BEGIN Information given

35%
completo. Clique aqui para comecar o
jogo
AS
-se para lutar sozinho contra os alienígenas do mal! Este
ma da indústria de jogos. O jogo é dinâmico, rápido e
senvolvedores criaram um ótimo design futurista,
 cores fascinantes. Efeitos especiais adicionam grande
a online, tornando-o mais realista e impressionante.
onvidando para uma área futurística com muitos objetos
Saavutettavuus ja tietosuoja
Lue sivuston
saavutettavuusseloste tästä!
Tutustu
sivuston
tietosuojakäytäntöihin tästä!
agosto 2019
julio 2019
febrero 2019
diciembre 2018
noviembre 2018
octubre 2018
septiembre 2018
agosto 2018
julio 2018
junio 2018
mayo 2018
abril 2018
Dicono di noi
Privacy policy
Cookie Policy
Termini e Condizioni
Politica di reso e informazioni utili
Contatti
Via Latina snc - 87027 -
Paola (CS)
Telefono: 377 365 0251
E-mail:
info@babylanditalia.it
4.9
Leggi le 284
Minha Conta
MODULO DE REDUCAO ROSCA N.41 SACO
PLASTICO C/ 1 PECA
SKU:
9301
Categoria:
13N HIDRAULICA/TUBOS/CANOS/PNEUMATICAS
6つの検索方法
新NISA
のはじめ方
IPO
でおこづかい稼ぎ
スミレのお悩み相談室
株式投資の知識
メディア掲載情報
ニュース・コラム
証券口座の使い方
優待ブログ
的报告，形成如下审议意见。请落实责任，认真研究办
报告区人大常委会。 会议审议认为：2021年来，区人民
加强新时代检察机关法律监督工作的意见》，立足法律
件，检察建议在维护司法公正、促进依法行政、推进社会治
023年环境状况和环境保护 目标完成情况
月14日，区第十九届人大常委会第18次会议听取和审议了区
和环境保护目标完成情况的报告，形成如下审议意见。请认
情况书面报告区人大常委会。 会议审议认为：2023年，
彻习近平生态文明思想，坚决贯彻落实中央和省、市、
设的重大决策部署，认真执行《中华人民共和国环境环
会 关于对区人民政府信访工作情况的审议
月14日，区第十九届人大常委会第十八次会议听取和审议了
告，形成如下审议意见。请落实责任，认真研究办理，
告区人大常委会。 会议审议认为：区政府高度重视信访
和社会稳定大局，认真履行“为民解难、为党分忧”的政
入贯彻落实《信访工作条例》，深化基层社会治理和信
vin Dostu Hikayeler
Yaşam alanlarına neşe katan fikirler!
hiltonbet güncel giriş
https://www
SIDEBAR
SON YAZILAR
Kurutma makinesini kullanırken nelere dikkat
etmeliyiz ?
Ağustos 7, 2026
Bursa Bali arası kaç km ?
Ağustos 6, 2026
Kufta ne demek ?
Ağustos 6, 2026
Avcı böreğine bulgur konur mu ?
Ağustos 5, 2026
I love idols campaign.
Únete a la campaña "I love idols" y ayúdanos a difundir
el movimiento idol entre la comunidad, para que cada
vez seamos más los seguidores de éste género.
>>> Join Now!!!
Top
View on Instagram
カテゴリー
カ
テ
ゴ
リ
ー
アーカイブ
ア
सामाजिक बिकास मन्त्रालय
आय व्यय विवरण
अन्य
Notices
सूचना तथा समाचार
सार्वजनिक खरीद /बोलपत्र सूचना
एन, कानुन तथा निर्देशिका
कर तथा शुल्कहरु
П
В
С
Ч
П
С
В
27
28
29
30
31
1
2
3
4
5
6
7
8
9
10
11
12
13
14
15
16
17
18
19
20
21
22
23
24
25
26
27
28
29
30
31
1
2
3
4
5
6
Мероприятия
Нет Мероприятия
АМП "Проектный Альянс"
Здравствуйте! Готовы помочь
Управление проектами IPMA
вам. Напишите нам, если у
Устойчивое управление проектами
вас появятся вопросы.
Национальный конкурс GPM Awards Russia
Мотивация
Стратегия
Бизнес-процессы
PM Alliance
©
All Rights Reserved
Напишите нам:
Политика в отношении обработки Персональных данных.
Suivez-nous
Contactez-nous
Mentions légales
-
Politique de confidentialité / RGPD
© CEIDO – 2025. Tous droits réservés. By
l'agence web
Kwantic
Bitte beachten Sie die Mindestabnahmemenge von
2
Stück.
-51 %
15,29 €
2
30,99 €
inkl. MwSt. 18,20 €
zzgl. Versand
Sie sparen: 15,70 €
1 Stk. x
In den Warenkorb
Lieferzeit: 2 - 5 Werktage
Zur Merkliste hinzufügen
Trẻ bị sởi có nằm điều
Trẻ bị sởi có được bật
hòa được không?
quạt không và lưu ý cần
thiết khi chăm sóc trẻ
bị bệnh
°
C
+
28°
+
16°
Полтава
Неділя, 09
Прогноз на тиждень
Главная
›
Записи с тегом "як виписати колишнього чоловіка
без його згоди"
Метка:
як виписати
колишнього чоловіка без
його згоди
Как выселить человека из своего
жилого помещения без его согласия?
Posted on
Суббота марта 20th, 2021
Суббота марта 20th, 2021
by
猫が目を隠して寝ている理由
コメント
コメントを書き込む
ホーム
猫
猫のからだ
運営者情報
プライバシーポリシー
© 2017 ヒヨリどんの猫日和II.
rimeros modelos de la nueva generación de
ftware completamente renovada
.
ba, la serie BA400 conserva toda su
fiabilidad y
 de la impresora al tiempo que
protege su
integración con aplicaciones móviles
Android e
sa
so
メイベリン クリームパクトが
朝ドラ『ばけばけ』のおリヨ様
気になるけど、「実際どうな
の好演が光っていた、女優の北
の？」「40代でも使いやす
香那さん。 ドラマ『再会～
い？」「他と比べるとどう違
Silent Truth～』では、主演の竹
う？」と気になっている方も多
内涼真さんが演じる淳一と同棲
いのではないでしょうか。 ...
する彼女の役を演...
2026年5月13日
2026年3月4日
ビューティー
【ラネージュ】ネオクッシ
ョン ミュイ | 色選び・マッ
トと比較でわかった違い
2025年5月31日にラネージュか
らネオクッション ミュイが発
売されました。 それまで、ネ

END Information given

=== Task objective ===
Reproduce the lines word for word, starting at the one holding "Записи с тегом" and ending at the final line of the material above.

=== Finished exercise ===
Записи с тегом "як виписати колишнього чоловіка
без його згоди"
Метка:
як виписати
колишнього чоловіка без
його згоди
Как выселить человека из своего
жилого помещения без его согласия?
Posted on
Суббота марта 20th, 2021
Суббота марта 20th, 2021
by
猫が目を隠して寝ている理由
コメント
コメントを書き込む
ホーム
猫
猫のからだ
運営者情報
プライバシーポリシー
© 2017 ヒヨリどんの猫日和II.
rimeros modelos de la nueva generación de
ftware completamente renovada
.
ba, la serie BA400 conserva toda su
fiabilidad y
 de la impresora al tiempo que
protege su
integración con aplicaciones móviles
Android e
sa
so
メイベリン クリームパクトが
朝ドラ『ばけばけ』のおリヨ様
気になるけど、「実際どうな
の好演が光っていた、女優の北
の？」「40代でも使いやす
香那さん。 ドラマ『再会～
い？」「他と比べるとどう違
Silent Truth～』では、主演の竹
う？」と気になっている方も多
内涼真さんが演じる淳一と同棲
いのではないでしょうか。 ...
する彼女の役を演...
2026年5月13日
2026年3月4日
ビューティー
【ラネージュ】ネオクッシ
ョン ミュイ | 色選び・マッ
トと比較でわかった違い
2025年5月31日にラネージュか
らネオクッション ミュイが発
売されました。 それまで、ネ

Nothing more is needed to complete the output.